ACTIVITY |
Retype the entries below exactly, and keep every picture out of your version.

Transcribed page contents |

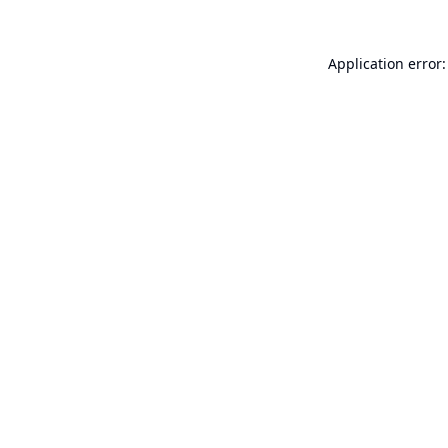
Application error:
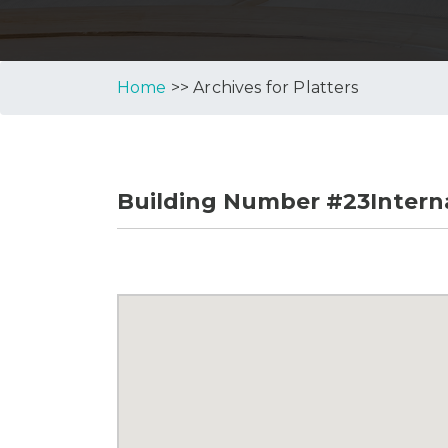
Home
>> Archives for Platters
Building Number #23Interna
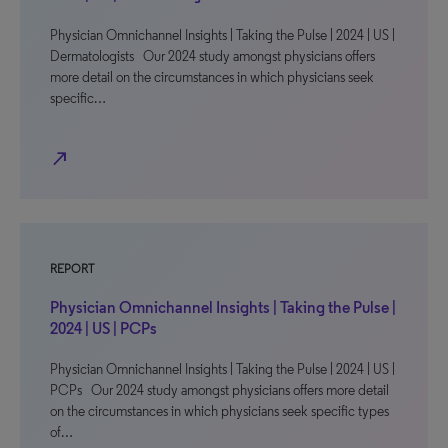
Physician Omnichannel Insights | Taking the Pulse | 2024 | US |
Dermatologists Our 2024 study amongst physicians offers
more detail on the circumstances in which physicians seek
specific…
north_east
REPORT
Physician Omnichannel Insights | Taking the Pulse |
2024 | US | PCPs
Physician Omnichannel Insights | Taking the Pulse | 2024 | US |
PCPs Our 2024 study amongst physicians offers more detail
on the circumstances in which physicians seek specific types
of…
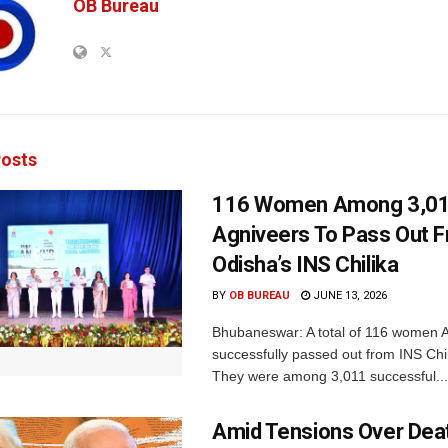
OB Bureau
osts
116 Women Among 3,0
Agniveers To Pass Out 
Odisha’s INS Chilika
BY
OB BUREAU
JUNE 13, 2026
Bhubaneswar: A total of 116 women 
successfully passed out from INS Chil
They were among 3,011 successful...
Amid Tensions Over Deat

EXERCISE OUTPUT |
Application error:
Home
>> Archives for Platters
Building Number #23Interna
Physician Omnichannel Insights | Taking the Pulse | 2024 | US |
Dermatologists Our 2024 study amongst physicians offers
more detail on the circumstances in which physicians seek
specific…
north_east
REPORT
Physician Omnichannel Insights | Taking the Pulse |
2024 | US | PCPs
Physician Omnichannel Insights | Taking the Pulse | 2024 | US |
PCPs Our 2024 study amongst physicians offers more detail
on the circumstances in which physicians seek specific types
of…
OB Bureau
osts
116 Women Among 3,0
Agniveers To Pass Out 
Odisha’s INS Chilika
BY
OB BUREAU
JUNE 13, 2026
Bhubaneswar: A total of 116 women 
successfully passed out from INS Chil
They were among 3,011 successful...
Amid Tensions Over Deat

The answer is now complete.